═════ Records for processing ═════

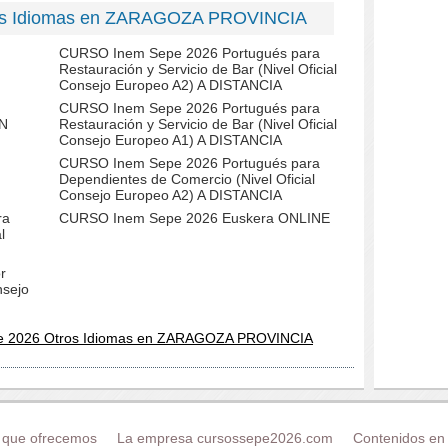
ros Idiomas en ZARAGOZA PROVINCIA
CURSO Inem Sepe 2026 Portugués para
Restauración y Servicio de Bar (Nivel Oficial
Consejo Europeo A2) A DISTANCIA
CURSO Inem Sepe 2026 Portugués para
N
Restauración y Servicio de Bar (Nivel Oficial
Consejo Europeo A1) A DISTANCIA
CURSO Inem Sepe 2026 Portugués para
Dependientes de Comercio (Nivel Oficial
Consejo Europeo A2) A DISTANCIA
ra
CURSO Inem Sepe 2026 Euskera ONLINE
l
r
nsejo
e 2026 Otros Idiomas en ZARAGOZA PROVINCIA
 que ofrecemos
La empresa cursossepe2026.com
Contenidos en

═════

**Exercise prompt**
Reproduce every line of the material above that has the string "ZARAGOZA".

**Completed exercise**
ros Idiomas en ZARAGOZA PROVINCIA
e 2026 Otros Idiomas en ZARAGOZA PROVINCIA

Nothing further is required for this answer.